Pancreatic cancer is notoriously hard to diagnose and treat. Survival for this type of cancer remains low; only around 5% of people survive 10 years after their diagnosis. And, over half of all pancreatic cancer patients are diagnosed when the disease has already spread, which is one of the reasons for poor survival.
With our funding, a new study has identified a promising approach that may reduce the chance of cancer spreading to the liver by blocking an aggressive molecule called CD73.
Identifying and blocking aggressive cancer cells
The research, published in Science Advances, found that many patients’ pancreatic cancer contains amoeboid cells. These are aggressive, invasive and fast-moving cells that weaken the immune system. These cells have previously been identified in other cancers, such as melanoma, breast, liver and prostate cancer, and linked with poor survival.
This is the first time that they have been found in pancreatic cancer.
The researchers discovered amoeboid cells in pancreatic cancer produce high levels of a molecule called CD73, which drives their ability to spread and weaken the immune system. When this molecule is blocked, the researchers were able to reduce the spread of cancer to the liver.
A promising approach for future treatment of pancreatic cancer
The results of the study suggest that blocking CD73 could be a promising approach for treating pancreatic cancer and its spread. One particular benefit is that drugs blocking CD73 have already been developed and are being tested in clinical trials for various types of cancer.

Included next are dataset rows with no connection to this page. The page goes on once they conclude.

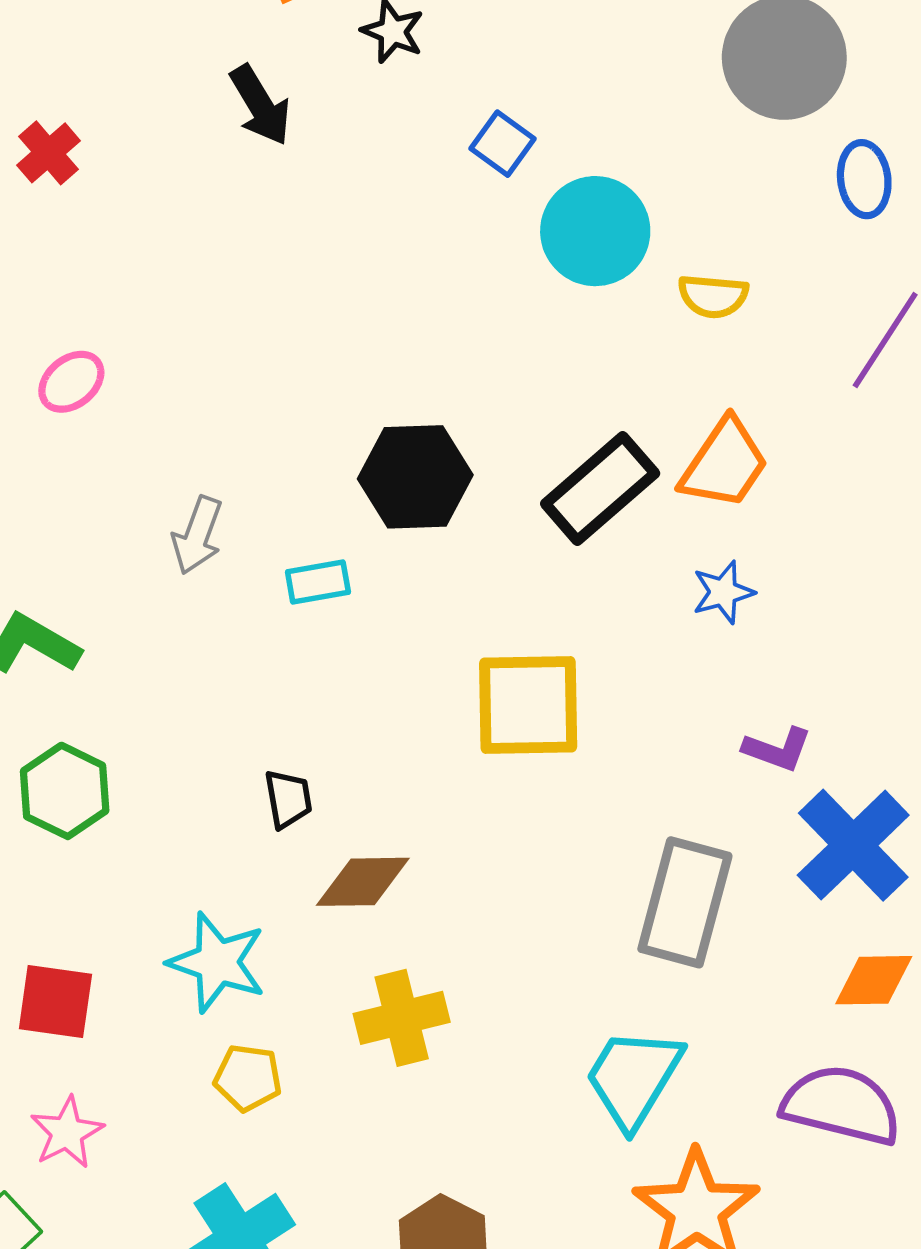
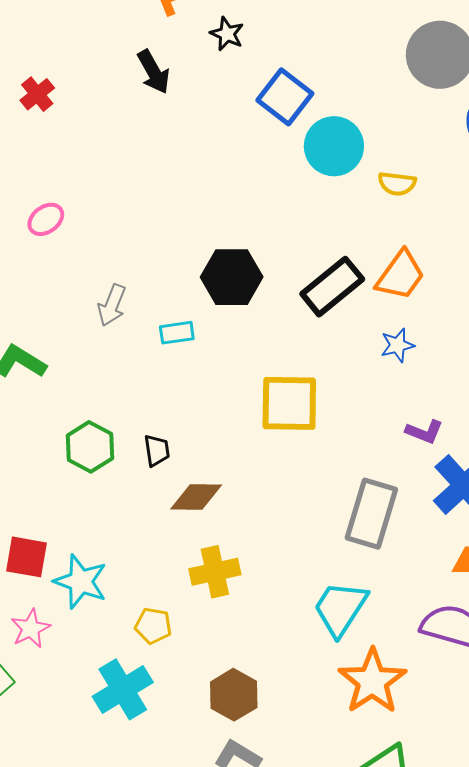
blue square: (503, 144) -> (285, 97), size x1.6
green hexagon: (65, 791) -> (90, 447), moved
cyan star: (217, 962) -> (81, 582), moved
yellow pentagon: (248, 1078) -> (153, 626), moved

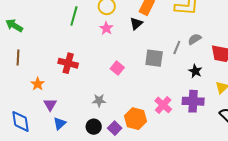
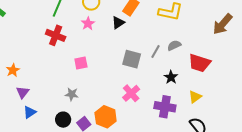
red cross: (68, 63) -> (56, 35), moved
pink square: (117, 68) -> (81, 63), moved, turned 32
pink cross: (163, 105) -> (131, 93), moved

The researchers plan to expand their research to other cancers and see if they uncover the same link between amoeboid cells and CD73. A key focus will be breast cancer, which is the most common type of cancer in the UK and the second most common cause of cancer death in women.

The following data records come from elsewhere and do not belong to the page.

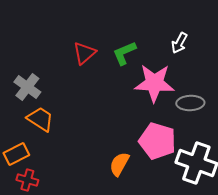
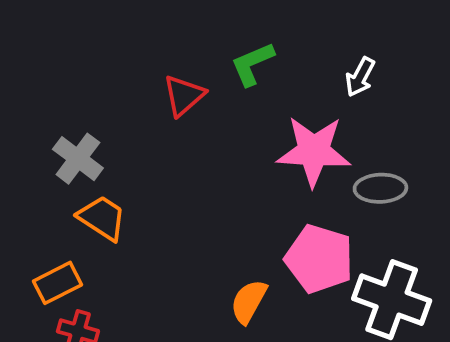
green L-shape: (124, 53) -> (252, 64), moved

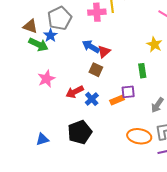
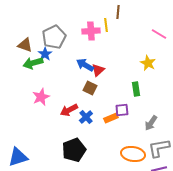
green arrow: (38, 44) -> (33, 63), turned 138
blue triangle: (42, 139) -> (18, 157), moved, size x1.5

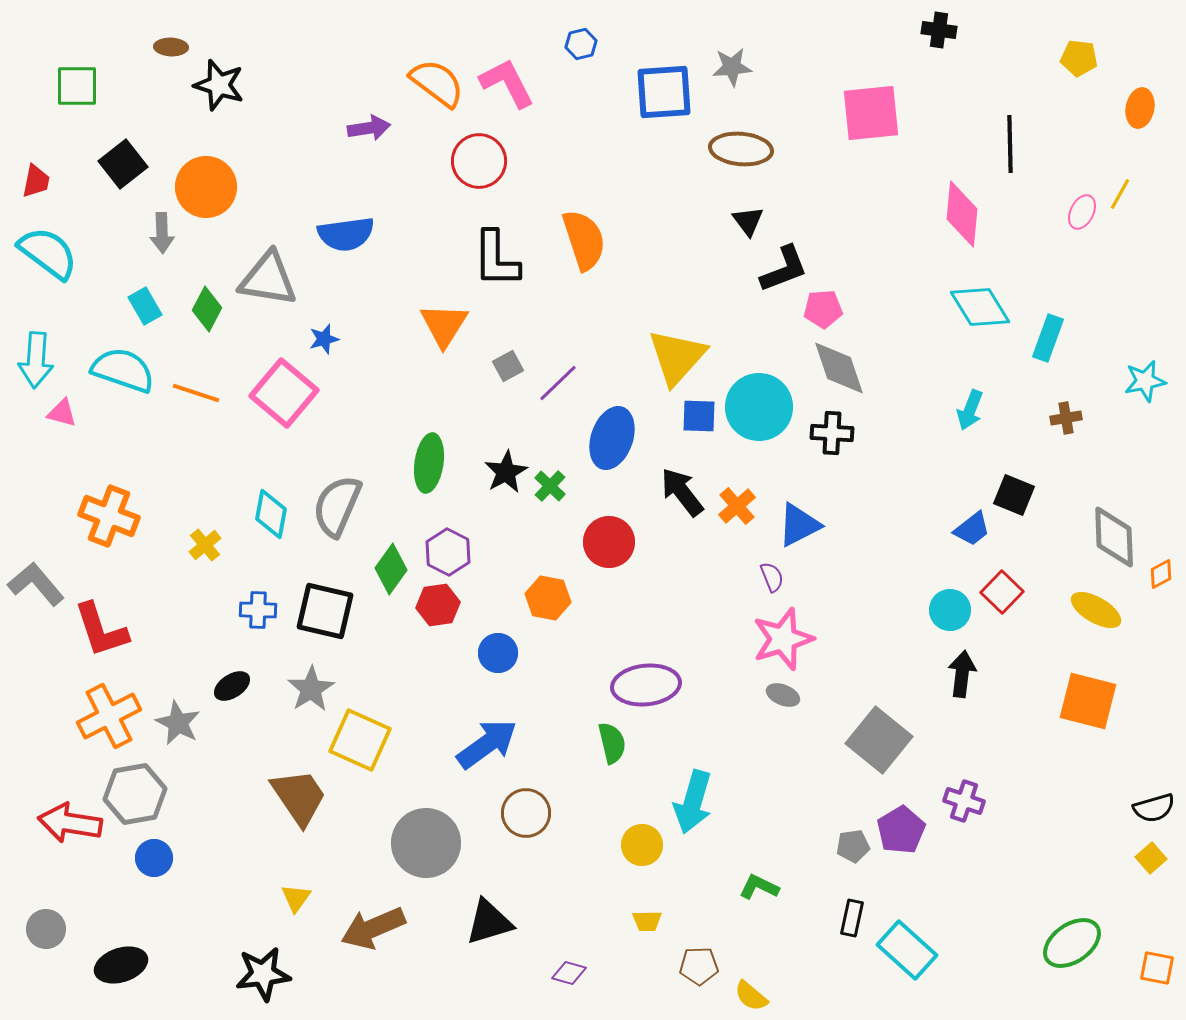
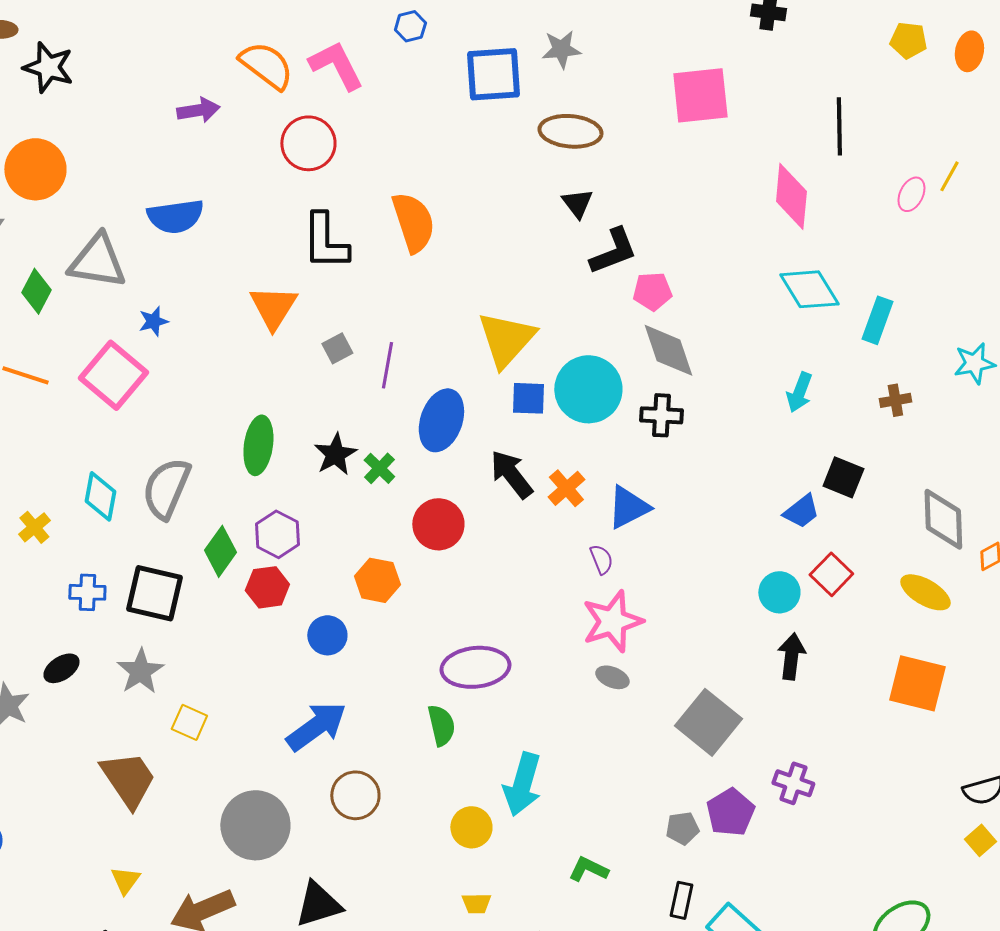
orange ellipse: (1140, 108) -> (969, 51), moved
purple line: (558, 383) -> (387, 365), turned -36
yellow square: (360, 740) -> (189, 722), size x0.6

The results are very promising in highlighting a potential way of treating the spread of one of the most aggressive and poorly survived cancers. More than 10,000 people are diagnosed with pancreatic cancer in the UK every year, so finding a way to improve its extremely low survival rate even by a little could save many years of human life. Pancreatic cancer remains one of the deadliest cancers and current treatments are not working well. To improve these, we urgently need to understand the disease better.Professor Victoria Sanz-Moreno, Professor of Cancer Cell Biology at Queen Mary University of London
Thanks to research, over one million lives have been saved from cancer since the 1980s, but improvements haven’t been equal across all cancer types. Pancreatic cancer remains hard to treat and survival hasn’t improved in the past 50 years. Research like this is vital to innovate new ways to treat pancreatic cancer, which is the fifth most common cause of cancer in the UK. The team’s discoveries offer a promising new route for drugs of the future.Dr Claire Bromley, Senior Research Information Manager at Cancer Research UK
Our investment in cancer research
In 2018, Barts Charity made a £10m strategic investment into cancer research at Queen Mary to expand its programmes and recruit new scientific talent to East London. So far, our funding has helped to pay for 14 research group leaders who have brought their expertise to East London and are building brilliant teams.